BEGIN Task inputs

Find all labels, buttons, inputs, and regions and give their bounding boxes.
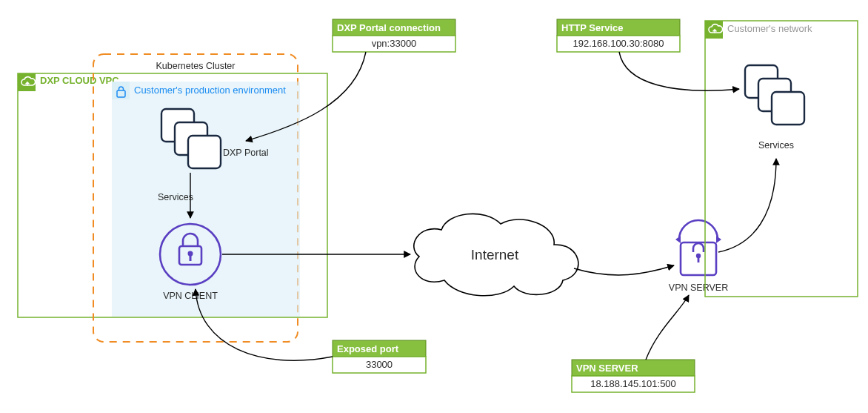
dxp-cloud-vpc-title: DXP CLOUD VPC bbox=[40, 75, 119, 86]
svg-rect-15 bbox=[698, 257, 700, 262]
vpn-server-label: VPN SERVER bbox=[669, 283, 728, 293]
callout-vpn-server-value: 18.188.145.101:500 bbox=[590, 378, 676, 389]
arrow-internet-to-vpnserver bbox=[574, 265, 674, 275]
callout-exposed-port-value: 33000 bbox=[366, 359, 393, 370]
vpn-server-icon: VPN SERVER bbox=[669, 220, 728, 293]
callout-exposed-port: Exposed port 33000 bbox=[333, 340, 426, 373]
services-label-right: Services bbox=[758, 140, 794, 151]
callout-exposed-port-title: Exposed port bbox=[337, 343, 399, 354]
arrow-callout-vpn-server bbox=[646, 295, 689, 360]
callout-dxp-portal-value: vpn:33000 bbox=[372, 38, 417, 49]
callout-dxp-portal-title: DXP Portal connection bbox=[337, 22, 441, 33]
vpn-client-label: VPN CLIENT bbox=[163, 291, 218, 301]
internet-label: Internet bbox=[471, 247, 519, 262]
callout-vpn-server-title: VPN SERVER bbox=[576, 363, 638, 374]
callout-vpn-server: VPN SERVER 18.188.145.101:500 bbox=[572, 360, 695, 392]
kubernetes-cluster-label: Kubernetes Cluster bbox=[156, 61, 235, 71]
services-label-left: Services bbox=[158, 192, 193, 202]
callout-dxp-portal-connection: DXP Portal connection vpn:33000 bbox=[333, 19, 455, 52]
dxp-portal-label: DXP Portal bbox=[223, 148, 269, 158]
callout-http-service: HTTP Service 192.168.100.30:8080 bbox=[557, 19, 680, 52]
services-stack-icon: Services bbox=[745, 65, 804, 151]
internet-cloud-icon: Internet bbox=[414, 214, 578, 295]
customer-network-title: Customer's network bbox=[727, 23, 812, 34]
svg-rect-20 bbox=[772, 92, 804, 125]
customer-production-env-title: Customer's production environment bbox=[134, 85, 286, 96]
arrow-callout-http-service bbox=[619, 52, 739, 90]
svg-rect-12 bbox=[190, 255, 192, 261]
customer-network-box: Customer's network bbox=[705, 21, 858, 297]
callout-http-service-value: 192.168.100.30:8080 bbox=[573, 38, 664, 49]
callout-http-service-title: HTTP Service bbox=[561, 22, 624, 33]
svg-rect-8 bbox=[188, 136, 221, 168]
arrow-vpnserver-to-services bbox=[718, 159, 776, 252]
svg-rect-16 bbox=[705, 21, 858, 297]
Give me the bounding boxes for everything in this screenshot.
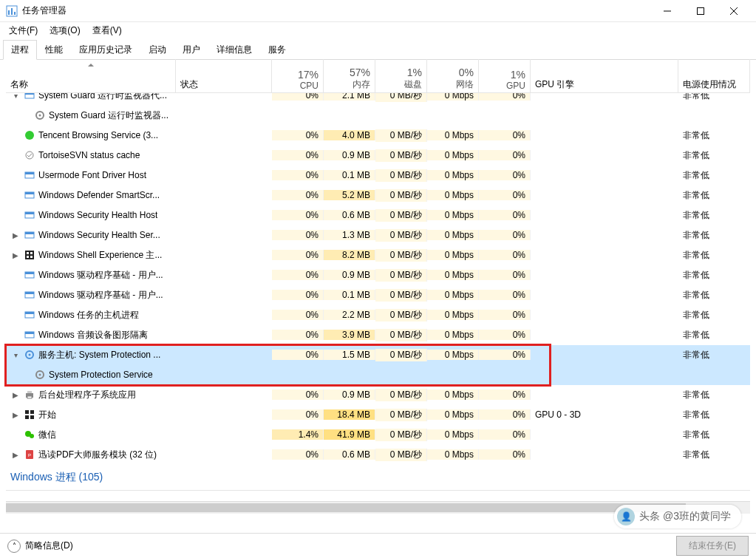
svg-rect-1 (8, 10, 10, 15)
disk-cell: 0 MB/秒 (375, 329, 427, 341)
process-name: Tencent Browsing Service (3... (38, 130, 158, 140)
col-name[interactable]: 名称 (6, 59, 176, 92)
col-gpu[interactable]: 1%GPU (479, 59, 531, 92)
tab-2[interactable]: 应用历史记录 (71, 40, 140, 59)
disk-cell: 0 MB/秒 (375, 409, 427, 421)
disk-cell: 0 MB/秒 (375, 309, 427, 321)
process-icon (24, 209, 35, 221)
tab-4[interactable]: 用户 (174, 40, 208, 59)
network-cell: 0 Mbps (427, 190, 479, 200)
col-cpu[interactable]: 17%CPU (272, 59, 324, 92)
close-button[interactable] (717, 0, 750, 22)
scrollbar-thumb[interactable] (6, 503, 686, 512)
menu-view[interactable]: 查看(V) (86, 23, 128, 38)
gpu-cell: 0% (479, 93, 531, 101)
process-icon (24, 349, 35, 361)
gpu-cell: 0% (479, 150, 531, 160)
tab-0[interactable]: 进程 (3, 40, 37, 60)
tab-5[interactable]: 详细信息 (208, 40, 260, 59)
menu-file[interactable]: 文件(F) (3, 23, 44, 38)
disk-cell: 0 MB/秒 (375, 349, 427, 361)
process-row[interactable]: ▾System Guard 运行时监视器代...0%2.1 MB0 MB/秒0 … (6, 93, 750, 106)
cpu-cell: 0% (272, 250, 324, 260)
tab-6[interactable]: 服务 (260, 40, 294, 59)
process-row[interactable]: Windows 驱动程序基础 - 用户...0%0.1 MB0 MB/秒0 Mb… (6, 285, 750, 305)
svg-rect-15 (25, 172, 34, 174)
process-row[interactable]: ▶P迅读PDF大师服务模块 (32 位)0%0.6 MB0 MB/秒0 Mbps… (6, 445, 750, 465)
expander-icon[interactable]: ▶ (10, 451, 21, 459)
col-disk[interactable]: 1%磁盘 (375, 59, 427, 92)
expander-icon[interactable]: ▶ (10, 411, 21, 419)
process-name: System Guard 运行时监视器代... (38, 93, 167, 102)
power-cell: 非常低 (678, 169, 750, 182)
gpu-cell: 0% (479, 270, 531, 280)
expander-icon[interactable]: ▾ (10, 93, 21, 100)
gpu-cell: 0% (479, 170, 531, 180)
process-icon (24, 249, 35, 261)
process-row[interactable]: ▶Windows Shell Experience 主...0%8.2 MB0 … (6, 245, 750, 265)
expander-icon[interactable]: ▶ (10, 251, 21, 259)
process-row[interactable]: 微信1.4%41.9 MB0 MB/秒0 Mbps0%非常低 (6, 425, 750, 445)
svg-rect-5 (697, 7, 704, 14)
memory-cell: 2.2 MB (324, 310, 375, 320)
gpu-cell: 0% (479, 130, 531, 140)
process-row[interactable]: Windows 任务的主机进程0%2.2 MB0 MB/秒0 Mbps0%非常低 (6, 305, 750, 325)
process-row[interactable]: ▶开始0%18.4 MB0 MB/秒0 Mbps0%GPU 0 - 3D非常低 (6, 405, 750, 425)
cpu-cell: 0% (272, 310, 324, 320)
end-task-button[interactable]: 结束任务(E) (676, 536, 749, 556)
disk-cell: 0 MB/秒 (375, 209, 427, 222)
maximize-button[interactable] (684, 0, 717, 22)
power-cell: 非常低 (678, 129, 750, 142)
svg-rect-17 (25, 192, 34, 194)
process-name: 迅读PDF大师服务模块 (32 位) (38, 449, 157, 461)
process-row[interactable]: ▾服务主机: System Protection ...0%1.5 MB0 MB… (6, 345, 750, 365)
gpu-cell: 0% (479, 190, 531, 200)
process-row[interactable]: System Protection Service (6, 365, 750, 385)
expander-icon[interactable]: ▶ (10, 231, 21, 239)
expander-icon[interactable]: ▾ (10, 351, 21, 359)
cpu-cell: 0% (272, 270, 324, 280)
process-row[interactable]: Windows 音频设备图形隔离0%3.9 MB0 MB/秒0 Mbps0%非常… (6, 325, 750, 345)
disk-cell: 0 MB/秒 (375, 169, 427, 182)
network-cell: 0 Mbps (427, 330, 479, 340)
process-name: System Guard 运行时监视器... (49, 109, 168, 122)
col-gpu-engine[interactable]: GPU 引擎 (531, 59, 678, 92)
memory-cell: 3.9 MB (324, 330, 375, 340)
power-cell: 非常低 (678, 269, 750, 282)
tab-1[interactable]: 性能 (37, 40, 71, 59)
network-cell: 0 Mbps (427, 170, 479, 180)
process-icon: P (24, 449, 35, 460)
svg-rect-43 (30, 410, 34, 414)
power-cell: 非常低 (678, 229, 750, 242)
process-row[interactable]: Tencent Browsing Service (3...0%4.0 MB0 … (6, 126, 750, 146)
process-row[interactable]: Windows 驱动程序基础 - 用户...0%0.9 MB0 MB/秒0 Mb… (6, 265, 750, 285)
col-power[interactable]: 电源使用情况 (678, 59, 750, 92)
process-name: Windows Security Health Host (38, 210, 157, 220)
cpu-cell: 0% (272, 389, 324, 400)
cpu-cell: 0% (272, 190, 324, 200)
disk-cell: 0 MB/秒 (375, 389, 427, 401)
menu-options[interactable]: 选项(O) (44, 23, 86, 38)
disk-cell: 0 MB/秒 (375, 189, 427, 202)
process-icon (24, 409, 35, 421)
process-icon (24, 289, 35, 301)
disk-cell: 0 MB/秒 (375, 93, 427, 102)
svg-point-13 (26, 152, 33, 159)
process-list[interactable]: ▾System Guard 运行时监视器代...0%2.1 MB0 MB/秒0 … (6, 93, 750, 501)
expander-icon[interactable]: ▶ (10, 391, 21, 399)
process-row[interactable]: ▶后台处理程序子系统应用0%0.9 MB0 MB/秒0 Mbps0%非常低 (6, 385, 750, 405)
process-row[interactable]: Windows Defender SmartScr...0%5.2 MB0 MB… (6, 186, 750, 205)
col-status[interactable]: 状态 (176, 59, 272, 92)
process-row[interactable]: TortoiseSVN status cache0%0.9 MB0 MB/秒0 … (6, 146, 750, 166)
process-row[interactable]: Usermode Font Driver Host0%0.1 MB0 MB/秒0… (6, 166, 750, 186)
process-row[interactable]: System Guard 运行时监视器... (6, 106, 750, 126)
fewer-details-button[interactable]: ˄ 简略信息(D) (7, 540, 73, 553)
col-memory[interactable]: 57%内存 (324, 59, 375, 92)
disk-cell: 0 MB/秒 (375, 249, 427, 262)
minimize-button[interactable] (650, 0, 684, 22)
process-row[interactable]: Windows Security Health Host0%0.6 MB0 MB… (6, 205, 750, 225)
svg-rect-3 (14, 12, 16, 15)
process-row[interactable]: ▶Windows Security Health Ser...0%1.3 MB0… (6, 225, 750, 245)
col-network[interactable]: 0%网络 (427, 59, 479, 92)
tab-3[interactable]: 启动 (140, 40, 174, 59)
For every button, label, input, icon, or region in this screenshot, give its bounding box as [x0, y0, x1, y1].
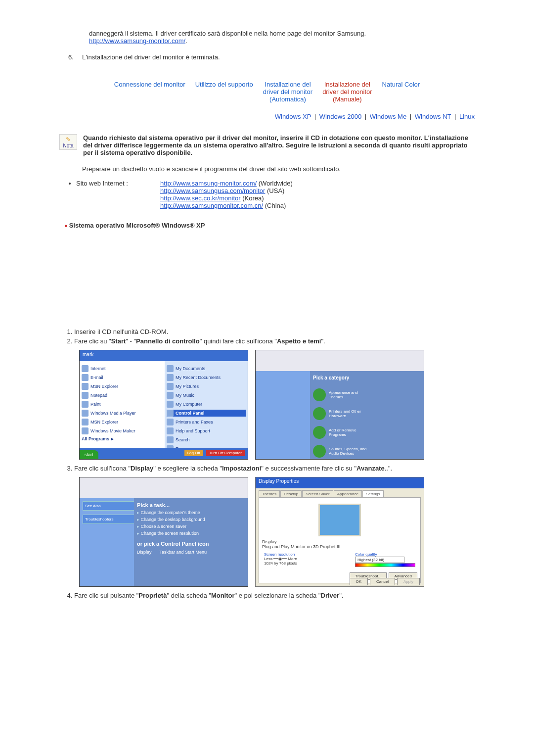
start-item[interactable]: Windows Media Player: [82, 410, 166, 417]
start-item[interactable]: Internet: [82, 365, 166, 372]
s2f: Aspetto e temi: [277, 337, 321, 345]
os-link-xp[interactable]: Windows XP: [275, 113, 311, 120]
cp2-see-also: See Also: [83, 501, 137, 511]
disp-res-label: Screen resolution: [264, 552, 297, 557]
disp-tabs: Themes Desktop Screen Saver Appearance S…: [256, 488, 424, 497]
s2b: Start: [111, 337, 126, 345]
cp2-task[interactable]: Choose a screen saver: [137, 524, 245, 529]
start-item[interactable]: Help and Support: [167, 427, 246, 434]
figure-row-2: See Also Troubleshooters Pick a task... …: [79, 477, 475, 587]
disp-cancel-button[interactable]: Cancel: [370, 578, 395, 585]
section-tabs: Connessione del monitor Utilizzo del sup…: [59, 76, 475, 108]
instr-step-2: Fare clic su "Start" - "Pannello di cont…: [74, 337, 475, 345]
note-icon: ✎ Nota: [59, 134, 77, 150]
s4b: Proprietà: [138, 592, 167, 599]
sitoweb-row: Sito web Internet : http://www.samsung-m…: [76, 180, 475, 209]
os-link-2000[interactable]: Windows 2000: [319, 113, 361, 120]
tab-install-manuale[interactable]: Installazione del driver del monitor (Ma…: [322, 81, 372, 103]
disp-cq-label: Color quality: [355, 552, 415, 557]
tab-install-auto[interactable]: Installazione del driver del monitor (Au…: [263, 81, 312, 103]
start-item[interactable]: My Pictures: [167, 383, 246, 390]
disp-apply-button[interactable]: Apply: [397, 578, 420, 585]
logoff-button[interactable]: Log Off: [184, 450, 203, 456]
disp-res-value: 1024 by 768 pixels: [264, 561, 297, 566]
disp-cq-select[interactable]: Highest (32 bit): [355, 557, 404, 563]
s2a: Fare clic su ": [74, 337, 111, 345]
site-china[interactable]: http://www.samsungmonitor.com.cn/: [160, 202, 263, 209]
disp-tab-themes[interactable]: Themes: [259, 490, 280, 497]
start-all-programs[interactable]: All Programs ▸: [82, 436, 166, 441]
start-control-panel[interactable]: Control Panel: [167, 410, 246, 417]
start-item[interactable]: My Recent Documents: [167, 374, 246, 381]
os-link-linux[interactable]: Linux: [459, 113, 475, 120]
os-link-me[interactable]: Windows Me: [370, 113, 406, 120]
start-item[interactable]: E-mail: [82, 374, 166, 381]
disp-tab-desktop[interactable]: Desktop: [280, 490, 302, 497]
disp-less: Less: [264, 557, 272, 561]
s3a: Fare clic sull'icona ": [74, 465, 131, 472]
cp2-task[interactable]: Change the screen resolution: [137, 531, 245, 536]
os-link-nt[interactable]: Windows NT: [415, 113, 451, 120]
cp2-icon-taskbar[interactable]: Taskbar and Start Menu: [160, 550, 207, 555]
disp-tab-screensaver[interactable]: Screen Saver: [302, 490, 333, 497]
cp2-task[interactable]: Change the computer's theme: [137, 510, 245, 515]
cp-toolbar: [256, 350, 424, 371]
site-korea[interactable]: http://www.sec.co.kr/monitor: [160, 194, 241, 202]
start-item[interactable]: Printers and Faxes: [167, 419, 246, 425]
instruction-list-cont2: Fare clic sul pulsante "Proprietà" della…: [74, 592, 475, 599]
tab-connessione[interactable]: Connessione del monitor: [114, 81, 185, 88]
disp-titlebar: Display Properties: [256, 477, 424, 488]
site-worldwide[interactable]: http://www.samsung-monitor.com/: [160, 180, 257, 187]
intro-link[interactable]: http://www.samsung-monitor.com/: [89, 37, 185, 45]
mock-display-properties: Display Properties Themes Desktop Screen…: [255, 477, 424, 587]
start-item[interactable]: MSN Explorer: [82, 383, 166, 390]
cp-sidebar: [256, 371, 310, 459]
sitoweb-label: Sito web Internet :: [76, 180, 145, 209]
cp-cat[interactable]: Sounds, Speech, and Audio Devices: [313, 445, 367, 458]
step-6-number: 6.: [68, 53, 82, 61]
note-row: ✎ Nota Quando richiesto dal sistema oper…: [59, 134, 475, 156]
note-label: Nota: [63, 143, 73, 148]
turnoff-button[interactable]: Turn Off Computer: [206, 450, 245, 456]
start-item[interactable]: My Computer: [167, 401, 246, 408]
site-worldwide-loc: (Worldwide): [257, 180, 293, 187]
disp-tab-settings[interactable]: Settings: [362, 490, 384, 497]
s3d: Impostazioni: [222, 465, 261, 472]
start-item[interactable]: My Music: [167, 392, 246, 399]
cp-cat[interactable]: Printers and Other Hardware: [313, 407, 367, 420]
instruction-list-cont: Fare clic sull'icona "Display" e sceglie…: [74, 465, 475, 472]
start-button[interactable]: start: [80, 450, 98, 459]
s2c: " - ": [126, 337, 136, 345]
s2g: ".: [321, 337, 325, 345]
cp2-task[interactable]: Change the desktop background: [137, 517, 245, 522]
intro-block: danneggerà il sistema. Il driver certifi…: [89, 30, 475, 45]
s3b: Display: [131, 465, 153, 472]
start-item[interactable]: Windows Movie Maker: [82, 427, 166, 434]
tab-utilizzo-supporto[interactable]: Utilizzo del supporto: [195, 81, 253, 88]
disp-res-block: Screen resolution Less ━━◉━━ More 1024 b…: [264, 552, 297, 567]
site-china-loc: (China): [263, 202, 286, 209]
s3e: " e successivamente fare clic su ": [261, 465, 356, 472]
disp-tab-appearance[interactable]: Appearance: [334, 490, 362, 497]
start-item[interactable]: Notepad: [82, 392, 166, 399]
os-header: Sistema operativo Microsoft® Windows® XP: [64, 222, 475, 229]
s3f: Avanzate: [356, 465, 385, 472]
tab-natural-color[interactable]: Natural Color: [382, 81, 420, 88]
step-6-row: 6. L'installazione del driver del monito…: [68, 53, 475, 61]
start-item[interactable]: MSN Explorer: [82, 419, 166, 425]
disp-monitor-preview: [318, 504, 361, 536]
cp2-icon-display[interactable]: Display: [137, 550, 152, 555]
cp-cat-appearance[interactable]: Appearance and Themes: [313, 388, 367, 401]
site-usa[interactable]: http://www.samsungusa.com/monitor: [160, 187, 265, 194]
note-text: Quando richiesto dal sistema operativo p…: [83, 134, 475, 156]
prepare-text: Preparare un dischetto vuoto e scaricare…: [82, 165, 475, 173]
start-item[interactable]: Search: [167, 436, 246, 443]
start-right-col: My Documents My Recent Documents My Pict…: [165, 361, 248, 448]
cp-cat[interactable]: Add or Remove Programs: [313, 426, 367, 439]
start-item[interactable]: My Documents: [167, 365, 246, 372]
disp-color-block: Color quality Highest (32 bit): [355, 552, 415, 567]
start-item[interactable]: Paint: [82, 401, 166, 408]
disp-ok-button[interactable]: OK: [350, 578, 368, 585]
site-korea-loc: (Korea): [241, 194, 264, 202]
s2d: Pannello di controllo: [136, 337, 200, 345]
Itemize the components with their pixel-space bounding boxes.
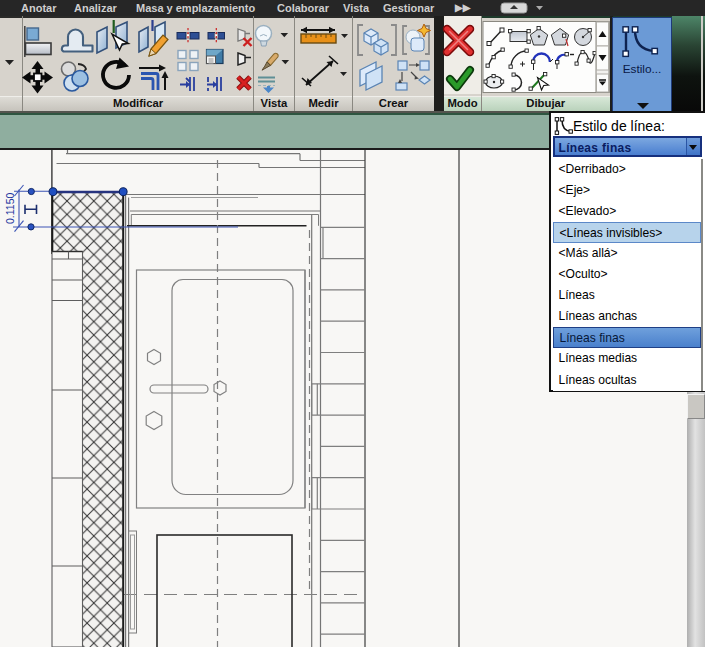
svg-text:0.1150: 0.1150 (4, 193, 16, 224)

END Task inputs

Your instructions:
Return verbatim every line from the line containing "Itemize the components" to the last line of the entries above, inclusive, and leave out the pictures.

Solution to the problem:
Itemize the components with their pixel-space bounding boxes.
svg-text:0.1150: 0.1150 (4, 193, 16, 224)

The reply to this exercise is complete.